そんな様子が目に入っているのか居ないのか、男は煙を深く吐き出して、指で持ったパイプの先端を少女の方へと向けた。
「人間だけじゃあねえわな。他の動物も植物も、物だって生きてると解釈すりゃ、皆いずれは朽ちちまう。死んでいった二千人はそれが此処だった……そしてオレちゃんらは此処かもしれないし、もしかしたら此処じゃあ無いかもしれない、ただそれだけだわな」
男の話しぶりから意図が察せず、少女は自分の頭の中で、その当然とも言える文句を何度もこねくり回す。
待ってくれているのか、それともパイプを吹かしている為であろうか、男もまたそこで一旦黙り込んだ。
沈黙が走り、風にざわめく木の葉の音、小鳥の囀りを真似たBGMの様に響く微かな鳴き声、それ以外何も聞こえない。
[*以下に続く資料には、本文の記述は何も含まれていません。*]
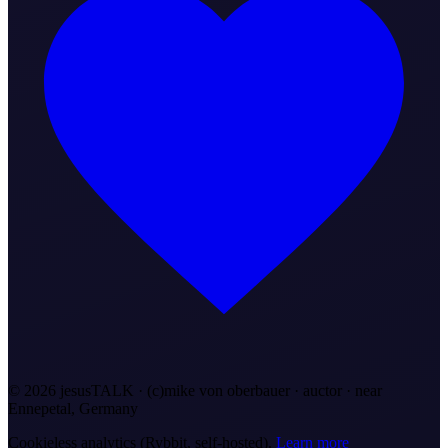
©
2026
jesusTALK · (c)mike von oberbauer · auctor ·
near
Ennepetal, Germany
Cookieless analytics (Rybbit, self-hosted).
Learn more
男がパイプを咥えたままに再び話しだしたのは、ダンマリから数十秒後だった。
「お前さん、目の前に試練があったとして、それを叶わないから諦める質かい? それとも最後の最後まで足掻く達かい?」
「……試練によるわ。たった少しだけの可能性でもクリアー出来そうだと言うならば、ソレこそとことんまでやれる事をやるけれど……このSAOみたく理不尽な試練なら、クリアー不可能な試練なら……」
「諦める、か?」
声に出すまでも無いと少女は頷いた。しかしその後、不備を軽く横にに振るって男を睨めつけるように見やる。
「正確には新たな答えを見出した、かもしれない。せめてクリアー出来ないなら、走れる所まで走って、限界の限界で燃え尽きる……その為にレイピアを手にとって、迷宮区へ脚を踏み入れたんだから」
「まあ、つまりは諦めてるって事だわな」
オブラートにすら全く包まず、男は彼女の “新たな答え” を一刀両断した。
確かに彼女の説明は、傍から聞けば単なる自己満足に他ならないかもしれないが……もう少し言い方があるようにも思える。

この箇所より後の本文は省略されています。